▶ [INFORMATION GIVEN]:
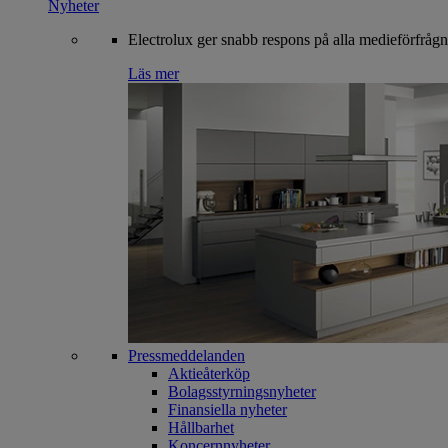
Nyheter
Electrolux ger snabb respons på alla medieförfrågn
Läs mer
Pressmeddelanden
Aktieåterköp
Bolagsstyrningsnyheter
Finansiella nyheter
Hållbarhet
Koncernnyheter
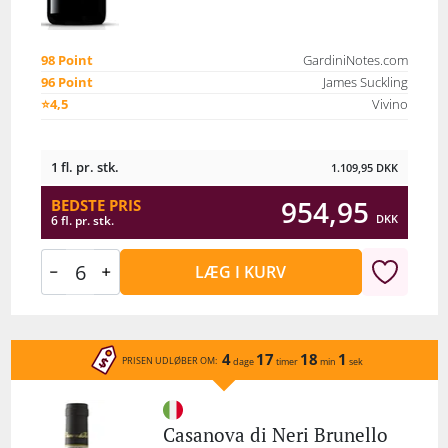
98 Point
GardiniNotes.com
96 Point
James Suckling
⭐4,5
Vivino
1 fl. pr. stk.
1.109,95
DKK
954,95
BEDSTE PRIS
DKK
6 fl. pr. stk.
LÆG I KURV
4
17
18
1
PRISEN UDLØBER OM:
dage
timer
min
sek
Casanova di Neri Brunello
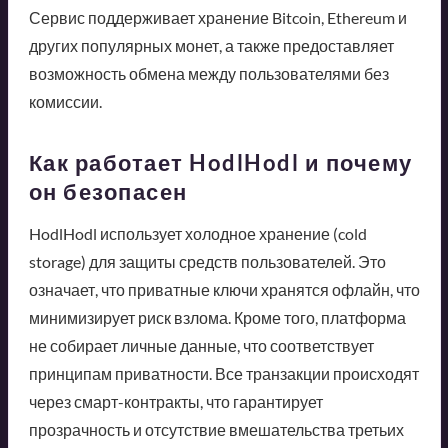
Сервис поддерживает хранение Bitcoin, Ethereum и
других популярных монет, а также предоставляет
возможность обмена между пользователями без
комиссии.
Как работает HodlHodl и почему
он безопасен
HodlHodl использует холодное хранение (cold
storage) для защиты средств пользователей. Это
означает, что приватные ключи хранятся офлайн, что
минимизирует риск взлома. Кроме того, платформа
не собирает личные данные, что соответствует
принципам приватности. Все транзакции происходят
через смарт-контракты, что гарантирует
прозрачность и отсутствие вмешательства третьих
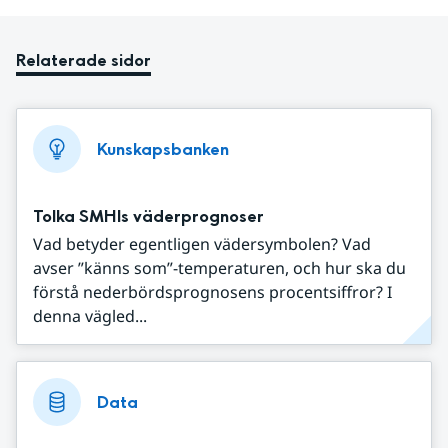
Relaterade sidor
Kunskapsbanken
Tolka SMHIs väderprognoser
Vad betyder egentligen vädersymbolen? Vad
avser ”känns som”-temperaturen, och hur ska du
förstå nederbördsprognosens procentsiffror? I
denna vägled...
Data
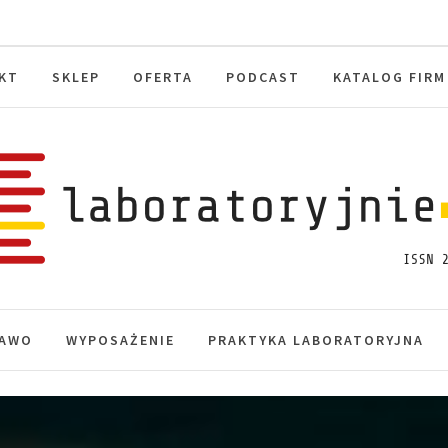
KT
SKLEP
OFERTA
PODCAST
KATALOG FIRM
toryjnie.pl
macje, akredytacja.
AWO
WYPOSAŻENIE
PRAKTYKA LABORATORYJNA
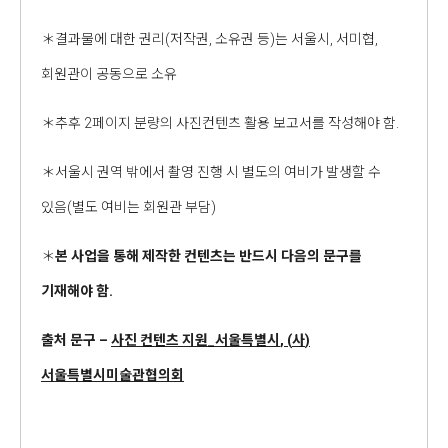
＊결과물에 대한 권리(저작권, 소유권 등)는 서울시, 서미협,
회원관이 공동으로 소유
＊추후 2페이지 분량의 사진컨텐츠 활용 보고서를 작성해야 함.
＊서울시 권역 밖에서 촬영 진행 시 별도의 여비가 발생할 수
있음(별도 여비는 회원관 부담)
＊
본 사업을 통해 제작한 컨텐츠는 반드시 다음의 문구를
기재해야 함
.
출처 문구
–
사진 컨텐츠 지원
_
서울특별시
, (
사
)
서울특별시미술관협의회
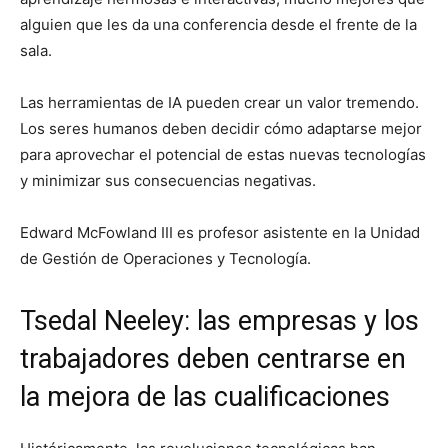
alguien que les da una conferencia desde el frente de la
sala.
Las herramientas de IA pueden crear un valor tremendo.
Los seres humanos deben decidir cómo adaptarse mejor
para aprovechar el potencial de estas nuevas tecnologías
y minimizar sus consecuencias negativas.
Edward McFowland III es profesor asistente en la Unidad
de Gestión de Operaciones y Tecnología.
Tsedal Neeley: las empresas y los
trabajadores deben centrarse en
la mejora de las cualificaciones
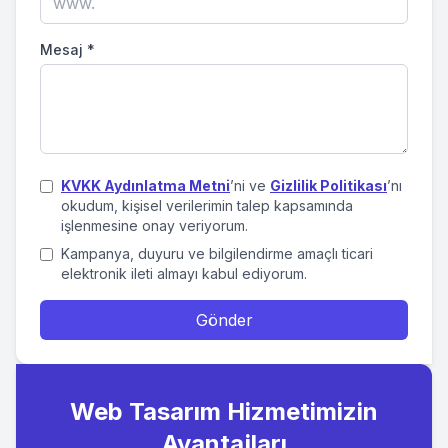
Mesaj
*
KVKK Aydınlatma Metni
’ni ve
Gizlilik Politikası
’nı
okudum, kişisel verilerimin talep kapsamında
işlenmesine onay veriyorum.
Kampanya, duyuru ve bilgilendirme amaçlı ticari
elektronik ileti almayı kabul ediyorum.
Gönder
Web Tasarım Hizmetimizin
Avantajları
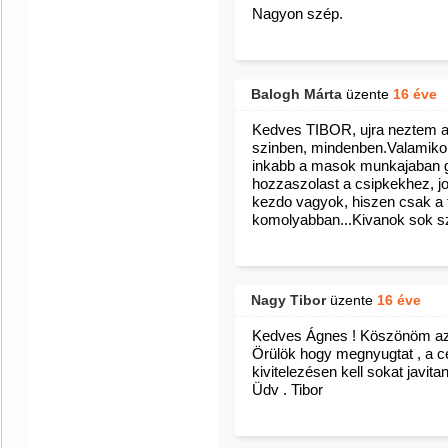
Nagyon szép.
Balogh Márta
üzente
16 éve
Kedves TIBOR, ujra neztem a
szinben, mindenben.Valamikor
inkabb a masok munkajaban
hozzaszolast a csipkekhez, jol
kezdo vagyok, hiszen csak a 
komolyabban...Kivanok sok 
Nagy Tibor
üzente
16 éve
Kedves Ágnes ! Köszönöm az 
Örülök hogy megnyugtat , a c
kivitelezésen kell sokat javitan
Üdv . Tibor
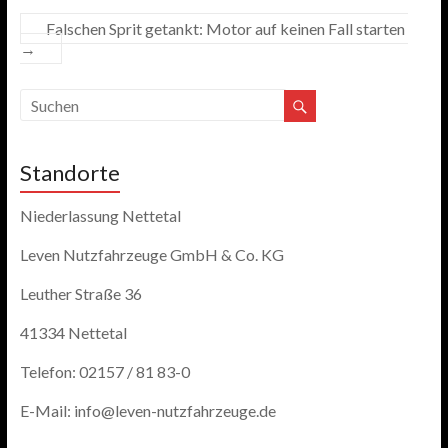
Falschen Sprit getankt: Motor auf keinen Fall starten
→
Standorte
Niederlassung Nettetal
Leven Nutzfahrzeuge GmbH & Co. KG
Leuther Straße 36
41334 Nettetal
Telefon: 02157 / 81 83-0
E-Mail: info@leven-nutzfahrzeuge.de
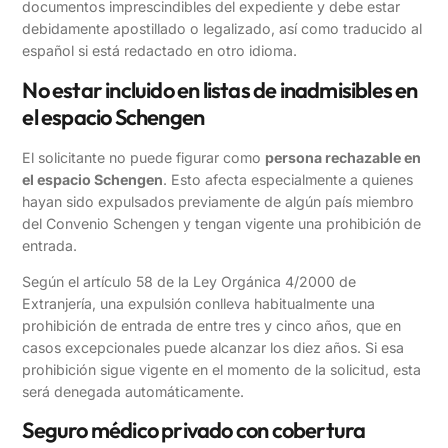
documentos imprescindibles del expediente y debe estar
debidamente apostillado o legalizado, así como traducido al
español si está redactado en otro idioma.
No estar incluido en listas de inadmisibles en
el espacio Schengen
El solicitante no puede figurar como
persona rechazable en
el espacio Schengen
. Esto afecta especialmente a quienes
hayan sido expulsados previamente de algún país miembro
del Convenio Schengen y tengan vigente una prohibición de
entrada.
Según el artículo 58 de la Ley Orgánica 4/2000 de
Extranjería, una expulsión conlleva habitualmente una
prohibición de entrada de entre tres y cinco años, que en
casos excepcionales puede alcanzar los diez años. Si esa
prohibición sigue vigente en el momento de la solicitud, esta
será denegada automáticamente.
Seguro médico privado con cobertura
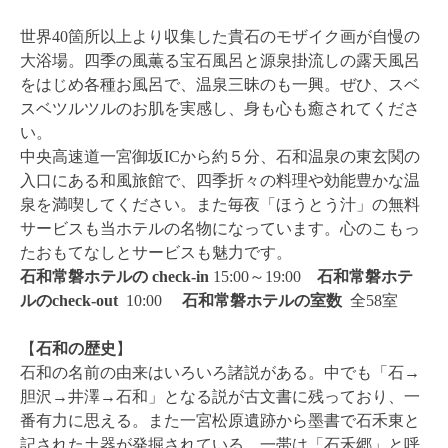
世界40箇所以上より収集した貴石のモザイク画が自慢の
大浴場。四季の風薫る宝石風呂と源泉掛流しの露天風呂
をはじめ各種お風呂で、温泉三昧のも一興。ぜひ、スベ
スベツルツルのお肌を実感し、身も心も癒されてくださ
い。
中央高速道一宮御坂ICから約５分、石和温泉の東玄関の
入口にある和風旅館で、四季折々の料理や効能豊かな温
泉を満喫してください。また毎夜「ほうとう汁」の無料
サービスも当ホテルの名物になっています。心のこもっ
たおもてなしとサービスも魅力です。
石和常磐ホテルの check-in
15:00～19:00
石和常磐ホテ
ルのcheck-out
10:00
石和常磐ホテルの
室数
全58室
【
石和の歴史
】
石和の名前の由来はいろいろ諸説がある。中でも「石→
胆沢→井澤→石和」となる説が古文書に残っており、一
番有力に思える。また一宮松原遺跡から墨書で石禾東と
記された土器が発掘されている。一帯は「石禾郷」と呼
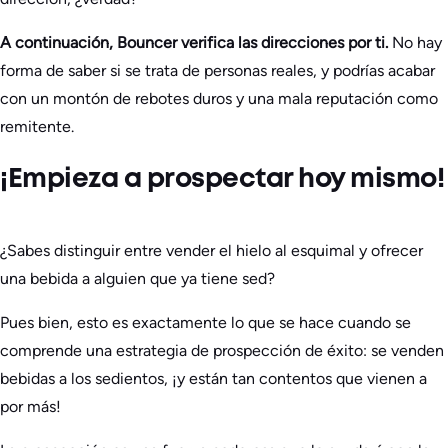
A continuación, Bouncer verifica las direcciones por ti.
No hay
forma de saber si se trata de personas reales, y podrías acabar
con un montón de rebotes duros y una mala reputación como
remitente.
¡Empieza a prospectar hoy mismo!
¿Sabes distinguir entre vender el hielo al esquimal y ofrecer
una bebida a alguien que ya tiene sed?
Pues bien, esto es exactamente lo que se hace cuando se
comprende una estrategia de prospección de éxito: se venden
bebidas a los sedientos, ¡y están tan contentos que vienen a
por más!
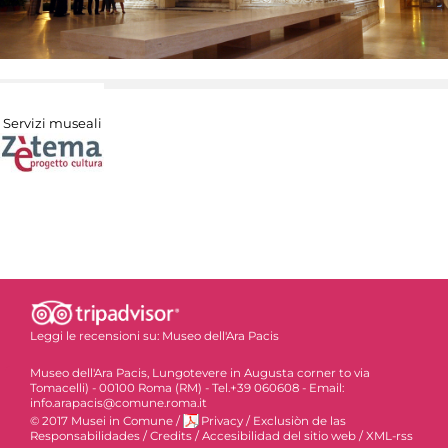
Servizi museali
Leggi le recensioni su:
Museo dell'Ara Pacis
Museo dell'Ara Pacis, Lungotevere in Augusta corner to via
Tomacelli) - 00100 Roma (RM) - Tel.+39 060608 - Email:
info.arapacis@comune.roma.it
© 2017 Musei in Comune
/
Privacy
/
Exclusiòn de las
Responsabilidades
/
Credits
/
Accesibilidad del sitio web
/
XML-rss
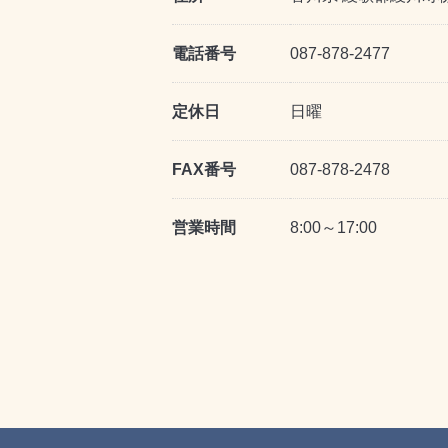
電話番号
087-878-2477
定休日
日曜
FAX番号
087-878-2478
営業時間
8:00～17:00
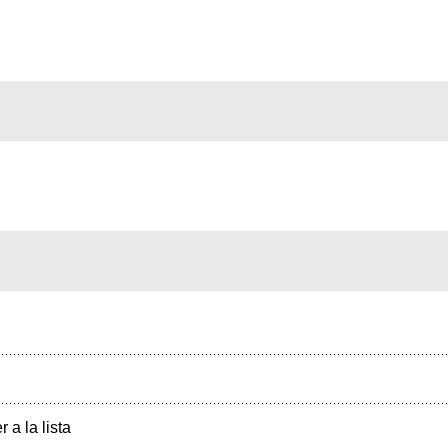
r a la lista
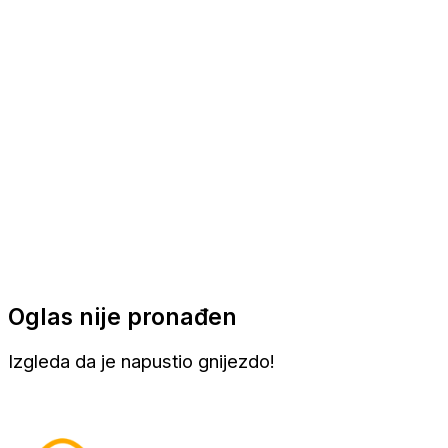
Apartmani
Sobe
Kuće za odmor
Aranžmani
Oglas nije pronađen
Izgleda da je napustio gnijezdo!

▶ [TASK ITEM]:
Could you copy out every record exactly, minus the pictures?

▶ [THE ANSWER]:
Nyheter
Electrolux ger snabb respons på alla medieförfrågn
Läs mer
Pressmeddelanden
Aktieåterköp
Bolagsstyrningsnyheter
Finansiella nyheter
Hållbarhet
Koncernnyheter
98 Point
GardiniNotes.com
96 Point
James Suckling
⭐4,5
Vivino
1 fl. pr. stk.
1.109,95
DKK
954,95
BEDSTE PRIS
DKK
6 fl. pr. stk.
LÆG I KURV
4
17
18
1
PRISEN UDLØBER OM:
dage
timer
min
sek
Casanova di Neri Brunello
Сервис поддерживает хранение Bitcoin, Ethereum и
других популярных монет, а также предоставляет
возможность обмена между пользователями без
комиссии.
Как работает HodlHodl и почему
он безопасен
HodlHodl использует холодное хранение (cold
storage) для защиты средств пользователей. Это
означает, что приватные ключи хранятся офлайн, что
минимизирует риск взлома. Кроме того, платформа
не собирает личные данные, что соответствует
принципам приватности. Все транзакции происходят
через смарт-контракты, что гарантирует
прозрачность и отсутствие вмешательства третьих
Relaterade sidor
Kunskapsbanken
Tolka SMHIs väderprognoser
Vad betyder egentligen vädersymbolen? Vad
avser ”känns som”-temperaturen, och hur ska du
förstå nederbördsprognosens procentsiffror? I
denna vägled...
Data
KT
SKLEP
OFERTA
PODCAST
KATALOG FIRM
toryjnie.pl
macje, akredytacja.
AWO
WYPOSAŻENIE
PRAKTYKA LABORATORYJNA
＊결과물에 대한 권리(저작권, 소유권 등)는 서울시, 서미협,
회원관이 공동으로 소유
＊추후 2페이지 분량의 사진컨텐츠 활용 보고서를 작성해야 함.
＊서울시 권역 밖에서 촬영 진행 시 별도의 여비가 발생할 수
있음(별도 여비는 회원관 부담)
＊
본 사업을 통해 제작한 컨텐츠는 반드시 다음의 문구를
기재해야 함
.
출처 문구
–
사진 컨텐츠 지원
_
서울특별시
, (
사
)
서울특별시미술관협의회
alguien que les da una conferencia desde el frente de la
sala.
Las herramientas de IA pueden crear un valor tremendo.
Los seres humanos deben decidir cómo adaptarse mejor
para aprovechar el potencial de estas nuevas tecnologías
y minimizar sus consecuencias negativas.
Edward McFowland III es profesor asistente en la Unidad
de Gestión de Operaciones y Tecnología.
Tsedal Neeley: las empresas y los
trabajadores deben centrarse en
la mejora de las cualificaciones
Mesaj
*
KVKK Aydınlatma Metni
’ni ve
Gizlilik Politikası
’nı
okudum, kişisel verilerimin talep kapsamında
işlenmesine onay veriyorum.
Kampanya, duyuru ve bilgilendirme amaçlı ticari
elektronik ileti almayı kabul ediyorum.
Gönder
Web Tasarım Hizmetimizin
Avantajları
Nagyon szép.
Balogh Márta
üzente
16 éve
Kedves TIBOR, ujra neztem a
szinben, mindenben.Valamikor
inkabb a masok munkajaban
hozzaszolast a csipkekhez, jol
kezdo vagyok, hiszen csak a 
komolyabban...Kivanok sok 
Nagy Tibor
üzente
16 éve
Kedves Ágnes ! Köszönöm az 
Örülök hogy megnyugtat , a c
kivitelezésen kell sokat javitan
Üdv . Tibor
Falschen Sprit getankt: Motor auf keinen Fall starten
→
Standorte
Niederlassung Nettetal
Leven Nutzfahrzeuge GmbH & Co. KG
Leuther Straße 36
41334 Nettetal
Telefon: 02157 / 81 83-0
E-Mail: info@leven-nutzfahrzeuge.de
documentos imprescindibles del expediente y debe estar
debidamente apostillado o legalizado, así como traducido al
español si está redactado en otro idioma.
No estar incluido en listas de inadmisibles en
el espacio Schengen
El solicitante no puede figurar como
persona rechazable en
el espacio Schengen
. Esto afecta especialmente a quienes
hayan sido expulsados previamente de algún país miembro
del Convenio Schengen y tengan vigente una prohibición de
entrada.
Según el artículo 58 de la Ley Orgánica 4/2000 de
Extranjería, una expulsión conlleva habitualmente una
prohibición de entrada de entre tres y cinco años, que en
casos excepcionales puede alcanzar los diez años. Si esa
prohibición sigue vigente en el momento de la solicitud, esta
será denegada automáticamente.
Seguro médico privado con cobertura
世界40箇所以上より収集した貴石のモザイク画が自慢の
大浴場。四季の風薫る宝石風呂と源泉掛流しの露天風呂
をはじめ各種お風呂で、温泉三昧のも一興。ぜひ、スベ
スベツルツルのお肌を実感し、身も心も癒されてくださ
い。
中央高速道一宮御坂ICから約５分、石和温泉の東玄関の
入口にある和風旅館で、四季折々の料理や効能豊かな温
泉を満喫してください。また毎夜「ほうとう汁」の無料
サービスも当ホテルの名物になっています。心のこもっ
たおもてなしとサービスも魅力です。
石和常磐ホテルの check-in
15:00～19:00
石和常磐ホテ
ルのcheck-out
10:00
石和常磐ホテルの
室数
全58室
【
石和の歴史
】
石和の名前の由来はいろいろ諸説がある。中でも「石→
胆沢→井澤→石和」となる説が古文書に残っており、一
番有力に思える。また一宮松原遺跡から墨書で石禾東と
記された土器が発掘されている。一帯は「石禾郷」と呼
A continuación, Bouncer verifica las direcciones por ti.
No hay
forma de saber si se trata de personas reales, y podrías acabar
con un montón de rebotes duros y una mala reputación como
remitente.
¡Empieza a prospectar hoy mismo!
¿Sabes distinguir entre vender el hielo al esquimal y ofrecer
una bebida a alguien que ya tiene sed?
Pues bien, esto es exactamente lo que se hace cuando se
comprende una estrategia de prospección de éxito: se venden
bebidas a los sedientos, ¡y están tan contentos que vienen a
por más!
Servizi museali
Leggi le recensioni su:
Museo dell'Ara Pacis
Museo dell'Ara Pacis, Lungotevere in Augusta corner to via
Tomacelli) - 00100 Roma (RM) - Tel.+39 060608 - Email:
info.arapacis@comune.roma.it
© 2017 Musei in Comune
/
Privacy
/
Exclusiòn de las
Responsabilidades
/
Credits
/
Accesibilidad del sitio web
/
XML-rss
電話番号
087-878-2477
定休日
日曜
FAX番号
087-878-2478
営業時間
8:00～17:00
r a la lista
Apartmani
Sobe
Kuće za odmor
Aranžmani
Oglas nije pronađen
Izgleda da je napustio gnijezdo!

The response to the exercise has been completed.